Have you made recordings with your ensembles? Do they attend musical competitions? Do any of your players play with local, national or international ensembles? (5 points)

Do you have a culture where music making is normal and wide-spread in your school? Does every child play? (5 points)

Is your school a leader for other schools in your local area? Have you put on a music conference at your school? (5 points)

Do you lend out instruments to children so they can practice at home? (5 points)

Do you have an Orff ensemble of bass, alto and soprano xylophones and metalophones? (5 points)

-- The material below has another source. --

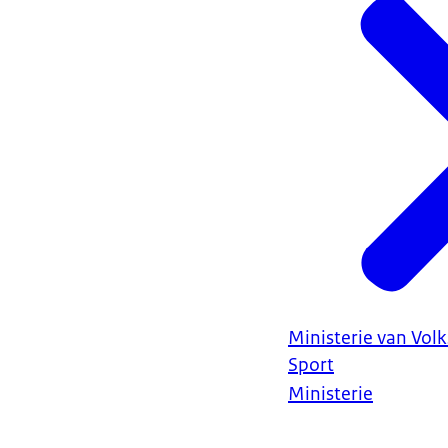
Ministerie van Vol
Sport
Ministerie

Are your music teachers having excellent quality training and training other teachers themselves? (5 points)

Do you have recordings of every child and how they have improved over time in your school? (5 points)

Do your children perform to the highest of standards for their age and ability?

Can all children read music fluently? (5 points)

Can your children compose music using a notation package? Can they use a sequencer? (5 points)

Does your school have an excellent reputation for music? (5 points)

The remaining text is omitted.